Лодин улыбалась и не видела уродства. Не видела уродства и безумия, но по взгляду ее Ивэйн знал, что она видела усталость и боль, что залегла за эти зимы во всем теле и словно сделала Ивэйна старым очень старым дряхлым рыцарем, которому почему-то повезло вернуться домой.
Ивэйн улыбнулся тоже и вместо ответа снова поцеловал ее сначала в уголок губ потом кончик носа потом скулы и щеки потом глаза и лоб и снова в уголок губ и наконец коснулся губами ее губ, как будто за все те зимы и лета должен был Лодин эти поцелуи и эту нежность, но на самом деле потому что он принес их столько, что уже не было сил держать одному.
Я так долго шел я так устал такой долгой дорогой древней дорогой обходным путем. Слышишь, Лодин? Я шел, чтобы исполнить обещание. Шел к тебе. Шел так долго, чтобы стряхнуть с плеч уродство, чтобы голос из чужого леса успел замолчать, чтобы не принести тебе безумие, потому что безумия ты не заслужила, Лодин, леди Ландука леди Фонтана.
Глупый глупый Ивэйн это закончится только так и никак иначе Лодин твоя Лодин посмотрит тебе в глаза и увидит как ты уродлив и безумен уродлив и безумен уродлив и безумен
Нет.
Вот же она смотрит в глаза. Лодин, моя Лодин, только в глаза всегда и смотрит: рыцарю, убившему ее мужа; возлюбленному; супругу. А как иначе, это же Лодин. Лодин всегда смотрит в глаза и видит безумие — она же леди Фонтана, моя Лодин. Но ей это не мешает.
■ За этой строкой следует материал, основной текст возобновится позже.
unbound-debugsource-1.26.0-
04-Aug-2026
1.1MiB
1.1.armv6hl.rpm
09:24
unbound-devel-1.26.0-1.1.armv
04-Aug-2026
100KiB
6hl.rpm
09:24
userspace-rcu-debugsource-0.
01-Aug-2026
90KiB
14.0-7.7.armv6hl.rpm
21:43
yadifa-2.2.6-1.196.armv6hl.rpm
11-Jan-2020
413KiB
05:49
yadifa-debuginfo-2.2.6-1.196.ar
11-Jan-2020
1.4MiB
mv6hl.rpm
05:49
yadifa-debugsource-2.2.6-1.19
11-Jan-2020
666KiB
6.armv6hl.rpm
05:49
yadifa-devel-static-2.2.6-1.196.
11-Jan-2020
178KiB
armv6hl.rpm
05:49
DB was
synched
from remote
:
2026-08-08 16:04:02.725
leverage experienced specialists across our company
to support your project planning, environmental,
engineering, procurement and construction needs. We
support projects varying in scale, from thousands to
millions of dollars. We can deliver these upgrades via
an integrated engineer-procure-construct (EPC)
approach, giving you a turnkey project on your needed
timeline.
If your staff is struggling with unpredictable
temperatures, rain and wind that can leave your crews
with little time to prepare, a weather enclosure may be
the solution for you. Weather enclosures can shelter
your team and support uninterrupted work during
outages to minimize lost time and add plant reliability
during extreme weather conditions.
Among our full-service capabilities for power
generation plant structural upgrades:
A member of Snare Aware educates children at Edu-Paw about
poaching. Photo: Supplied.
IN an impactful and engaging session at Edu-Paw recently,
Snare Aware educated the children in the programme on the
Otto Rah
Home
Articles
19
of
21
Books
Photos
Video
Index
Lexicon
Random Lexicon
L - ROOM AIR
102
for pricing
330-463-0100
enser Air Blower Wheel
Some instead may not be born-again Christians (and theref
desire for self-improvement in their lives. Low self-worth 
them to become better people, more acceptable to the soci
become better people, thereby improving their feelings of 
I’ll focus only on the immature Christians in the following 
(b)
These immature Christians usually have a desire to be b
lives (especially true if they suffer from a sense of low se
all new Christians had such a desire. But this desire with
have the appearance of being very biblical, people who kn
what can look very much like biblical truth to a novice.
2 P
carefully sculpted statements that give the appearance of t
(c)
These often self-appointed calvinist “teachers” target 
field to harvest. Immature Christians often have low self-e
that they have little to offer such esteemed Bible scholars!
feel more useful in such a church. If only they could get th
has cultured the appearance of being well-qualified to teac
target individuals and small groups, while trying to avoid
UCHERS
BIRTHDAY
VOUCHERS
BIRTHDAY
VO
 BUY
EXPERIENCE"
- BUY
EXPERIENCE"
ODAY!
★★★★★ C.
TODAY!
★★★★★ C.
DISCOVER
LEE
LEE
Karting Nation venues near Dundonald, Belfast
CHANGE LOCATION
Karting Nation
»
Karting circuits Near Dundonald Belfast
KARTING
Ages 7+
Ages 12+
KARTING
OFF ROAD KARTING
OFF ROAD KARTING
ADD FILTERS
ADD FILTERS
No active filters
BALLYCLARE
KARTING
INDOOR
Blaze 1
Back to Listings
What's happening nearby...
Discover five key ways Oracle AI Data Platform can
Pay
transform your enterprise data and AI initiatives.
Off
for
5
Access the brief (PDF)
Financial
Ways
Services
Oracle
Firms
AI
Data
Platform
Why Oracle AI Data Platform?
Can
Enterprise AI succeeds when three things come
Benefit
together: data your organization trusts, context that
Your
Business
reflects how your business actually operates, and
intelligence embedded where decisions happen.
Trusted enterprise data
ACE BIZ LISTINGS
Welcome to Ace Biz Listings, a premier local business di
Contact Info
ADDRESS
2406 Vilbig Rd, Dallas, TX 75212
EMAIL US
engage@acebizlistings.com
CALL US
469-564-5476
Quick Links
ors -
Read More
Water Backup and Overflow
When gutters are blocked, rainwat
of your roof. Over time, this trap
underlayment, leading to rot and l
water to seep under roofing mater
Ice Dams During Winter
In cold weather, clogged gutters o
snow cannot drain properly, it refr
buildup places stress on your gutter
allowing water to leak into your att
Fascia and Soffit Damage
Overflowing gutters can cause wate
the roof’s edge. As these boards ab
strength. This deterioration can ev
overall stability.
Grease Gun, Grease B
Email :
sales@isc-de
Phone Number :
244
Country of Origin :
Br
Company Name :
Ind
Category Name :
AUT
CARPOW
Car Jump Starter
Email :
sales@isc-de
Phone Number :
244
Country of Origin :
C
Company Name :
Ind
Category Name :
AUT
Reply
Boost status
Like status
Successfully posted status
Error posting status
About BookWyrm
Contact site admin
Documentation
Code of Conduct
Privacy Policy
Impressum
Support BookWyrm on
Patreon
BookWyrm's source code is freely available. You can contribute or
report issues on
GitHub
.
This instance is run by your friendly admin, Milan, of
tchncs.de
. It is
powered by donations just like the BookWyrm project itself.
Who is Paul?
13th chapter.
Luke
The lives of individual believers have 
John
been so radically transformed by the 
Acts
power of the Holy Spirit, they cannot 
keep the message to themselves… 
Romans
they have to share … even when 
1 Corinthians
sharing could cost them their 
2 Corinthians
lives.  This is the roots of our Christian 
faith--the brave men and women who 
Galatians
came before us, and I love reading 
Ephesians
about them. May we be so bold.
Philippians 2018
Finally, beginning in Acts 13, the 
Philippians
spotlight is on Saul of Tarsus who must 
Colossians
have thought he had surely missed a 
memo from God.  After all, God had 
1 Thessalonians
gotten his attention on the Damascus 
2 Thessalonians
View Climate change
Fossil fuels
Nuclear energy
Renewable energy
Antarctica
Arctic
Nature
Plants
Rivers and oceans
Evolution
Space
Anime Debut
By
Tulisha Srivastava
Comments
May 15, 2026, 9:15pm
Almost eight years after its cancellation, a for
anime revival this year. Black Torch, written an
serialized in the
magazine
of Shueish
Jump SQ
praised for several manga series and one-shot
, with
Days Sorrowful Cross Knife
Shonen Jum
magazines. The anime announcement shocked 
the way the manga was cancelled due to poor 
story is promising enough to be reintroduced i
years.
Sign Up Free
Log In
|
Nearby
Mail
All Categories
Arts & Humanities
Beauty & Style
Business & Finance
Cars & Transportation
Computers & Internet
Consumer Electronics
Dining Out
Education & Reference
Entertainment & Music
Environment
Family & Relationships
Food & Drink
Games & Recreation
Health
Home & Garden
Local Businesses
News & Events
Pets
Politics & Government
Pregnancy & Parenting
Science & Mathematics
Вот же она смотрит в глаза Лодин моя Лодин.
Ивэйн на миг расправляет плечи, разминая уставшую спину, недоверчиво качает головой, потому что вот-вот собирается достать самое главное слово, которое он нес Лодин две зимы и три лета, и говорит, глядя Лодин прямо в глаза смотри на мое безумие усталость страх смотри потому что я все равно их принес как ни старался идти дальней дорогой. Вот только еще я принес тебе любовь которой никто из нас никогда не знал — любовь превыше безумия усталости страха. Смотри на меня Лодин моя Лодин. Ты правда вернулся?
— Навсегда.
Лодин. Он целовал ее...
Он целовал ее, целовал так, как никто до него, и так, как обычно целуют только за закрытыми дверями. Украдкой, нежно, осторожно, потому что она маленькая и хрупкая, и она его его его.
Лодин улыбнулась, потому что невозможно не улыбнуться этой череде аккуратных поцелуев, к которым она тут же тянется, тянется к его рукам, ведь он протянул к ней руки, обнял так, чтобы закрыть от всего остального мира, как она могла не улыбнуться, как она могла коротко не рассмеяться, потому что уже почти забыла, как его борода щекочет щеки.
Только Ивэйн умел целовать ее так, что она забывала, что она — леди Ландука, леди Фонтана. С ним она была просто Лодин. Его маленькая, хрупкая любимая Лодин, которая помещается у него в руках и которая вся его его его. Не принадлежит ему, нет — собственником был ее первый муж, но не Ивэйн. Ему не нужно было предъявлять на нее какие-то права, он просто мог обнять ее и знать, что она его его его и больше ничья.